Published July 31, 2008 09:36 am - Although it can be hard getting by, especially for mothers, they enjoy their careers.
Single women still face uphill battle
By BETTY SMITH
In the late 1960s, when the second wave of the feminist movement gained support among American women, they frequently could be seen sporting buttons that said “59 cents.”
At the time, the average woman who worked outside the home earned only 59 cents for the average salary brought home by a man.
Things have changed, but not that much.

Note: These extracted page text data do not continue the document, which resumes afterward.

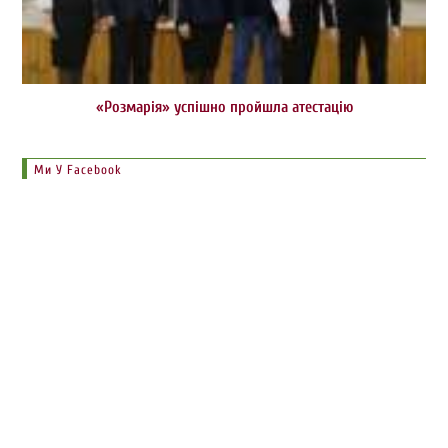
«Розмарія» успішно пройшла атестацію
Ми У Facebook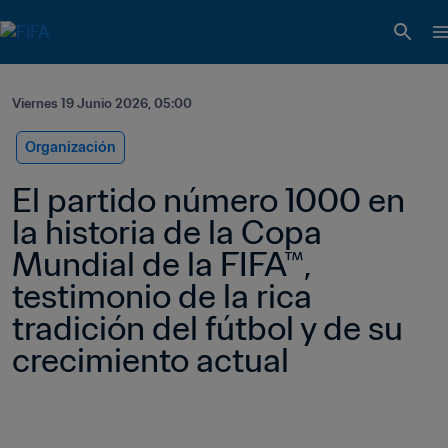
Viernes 19 Junio 2026, 05:00
Organización
El partido número 1000 en 
la historia de la Copa 
Mundial de la FIFA™, 
testimonio de la rica 
tradición del fútbol y de su 
crecimiento actual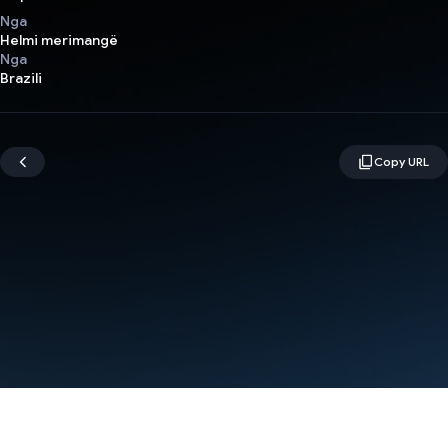
Nga
Helmi merimangë
Nga
Brazili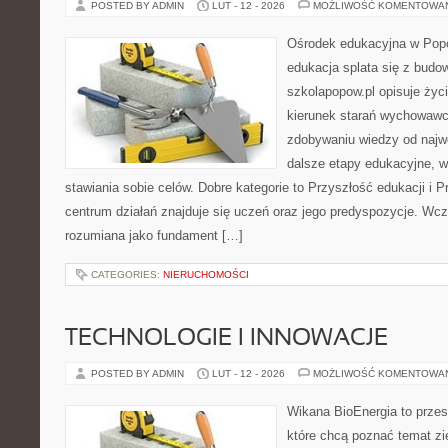
POSTED BY ADMIN
LUT - 12 - 2026
MOŻLIWOŚĆ KOMENTOWA
Ośrodek edukacyjna w Popo
edukacja splata się z budo
szkolapopow.pl opisuje życ
kierunek starań wychowawców
zdobywaniu wiedzy od najwc
dalsze etapy edukacyjne, w
stawiania sobie celów. Dobre kategorie to Przyszłość edukacji i 
centrum działań znajduje się uczeń oraz jego predyspozycje. Wcz
rozumiana jako fundament […]
CATEGORIES:
NIERUCHOMOŚCI
TECHNOLOGIE I INNOWACJE
POSTED BY ADMIN
LUT - 12 - 2026
MOŻLIWOŚĆ KOMENTOWA
Wikana BioEnergia to przes
które chcą poznać temat zie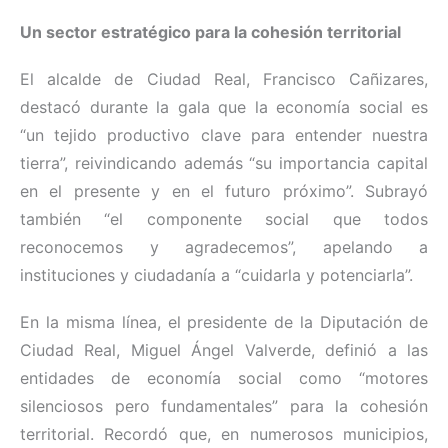
Un sector estratégico para la cohesión territorial
El alcalde de Ciudad Real, Francisco Cañizares,
destacó durante la gala que la economía social es
“un tejido productivo clave para entender nuestra
tierra”, reivindicando además “su importancia capital
en el presente y en el futuro próximo”. Subrayó
también “el componente social que todos
reconocemos y agradecemos”, apelando a
instituciones y ciudadanía a “cuidarla y potenciarla”.
En la misma línea, el presidente de la Diputación de
Ciudad Real, Miguel Ángel Valverde, definió a las
entidades de economía social como “motores
silenciosos pero fundamentales” para la cohesión
territorial. Recordó que, en numerosos municipios,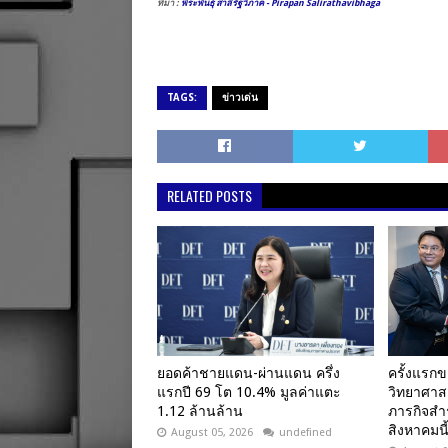
ที่มา :
พีระพันธุ์ สาลีรัฐวิภาค - Pirapan Salirathavibhaga
TAGS:
ข่าวเด่น
RELATED POSTS
ยอดค้าชายแดน-ผ่านแดน ครึ่ง
ครั้งแรกข
แรกปี 69 โต 10.4% มูลค่าแตะ
วิทยาศาส
1.12 ล้านล้าน
ภารกิจสำ
สิงหาคมนี
August 05, 2026
undefined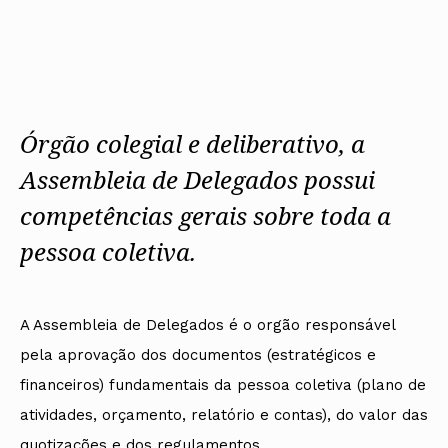
Arquivo
Nacional
Contactos
Conselho Diretivo Nacional
Bolsa de Emprego
Algarve
Algarve
Apoio à profissão
Revista
Internacional
Fale com a OA
Conselho de Disciplina
Emprego, Estágios e
Madeira
Madeira
Terças Técnicas
Intersecções
Nacional
Procedimentos concursais
Açores
Açores
Apresentações Técnicas
Newsletter
Seguros
Conselho Fiscal
Termos e Condições
Arquitectos
Responsabilidade Civil
Conselho de Supervisão
Boletim
Notícias
Apoio à prática
Saúde
Arquitectos
Toda a OA
Atlas dos Materiais e
IAPXX
Órgão colegial e deliberativo, a
Colégios
Ofícios
Norte
IARP
CAU
Legislação
Centro
Jornal Arquitectos
Assembleia de Delegados possui
COB
SILUC
Lisboa e Vale do Tejo
Habitar Portugal
CPA
Apoio jurídico
Alentejo
competências gerais sobre toda a
Glossário de
CSAC
Minutas
Algarve
Arquitectura de
Documentos Normativos
Madeira
Autor
pessoa coletiva.
Normas
Açores
A Assembleia de Delegados é o orgão responsável
pela aprovação dos documentos (estratégicos e
financeiros) fundamentais da pessoa coletiva (plano de
atividades, orçamento, relatório e contas), do valor das
quotizações e dos regulamentos.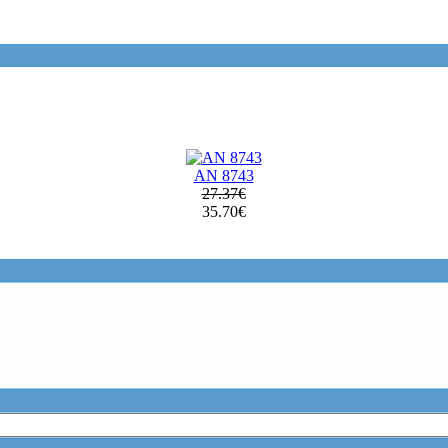
AN 8743
27.37€
35.70€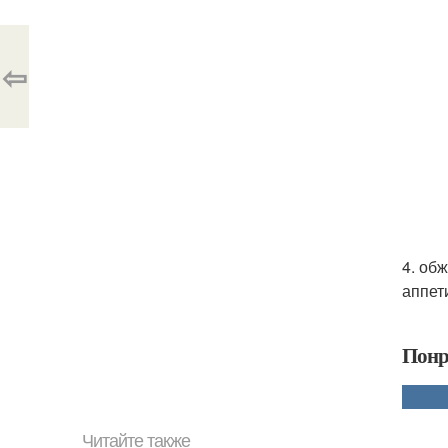
⇦
4. об
аппет
Понр
Читайте также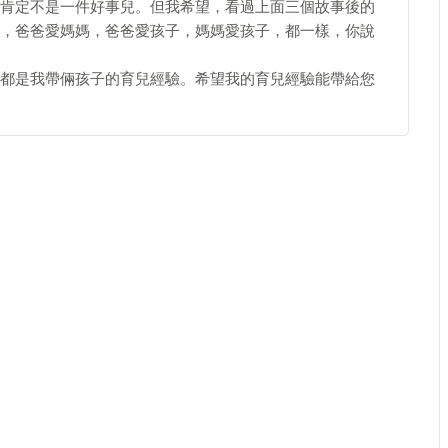
肯定不是一件好事兒。但我希望，看過上面三個故事後的
，爸爸愛媽媽，爸爸愛孩子，媽媽愛孩子，都一樣，你說
都是我帶倆孩子的育兒經驗。希望我的育兒經驗能帶給您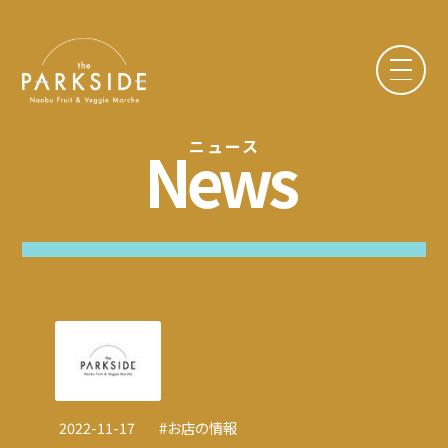
News
ニュース
2022-11-17
#
お店の情報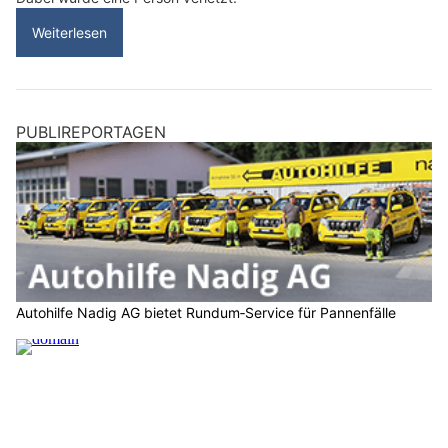
Weiterlesen
PUBLIREPORTAGEN
Autohilfe Nadig AG bietet Rundum‑Service für Pannenfälle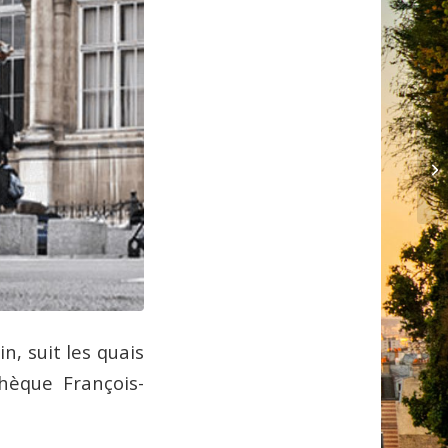
, suit les quais
hèque François-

Today, the working woman does earn more — 77 cents for each dollar a man makes.
So it’s appropriate that today, with Single Working Women’s Week beginning Sunday, the U.S. House of Representatives is expected to vote on the Paycheck Fairness Act, H.R. 1338. An e-mail from the American Association of University Women Action Network encourages members to call their representatives and urge them to vote for the measure.
“The Paycheck Fairness Act would update and strengthen the Equal Pay Act of 1963, closing loopholes and improving the law’s effectiveness,” the e- mail states. “Equal pay for equal work is a simple matter of justice for women, and a vote on the Paycheck Fairness Act is a critical step forward in our goal to close the persistent and sizable wage gaps between men and women.”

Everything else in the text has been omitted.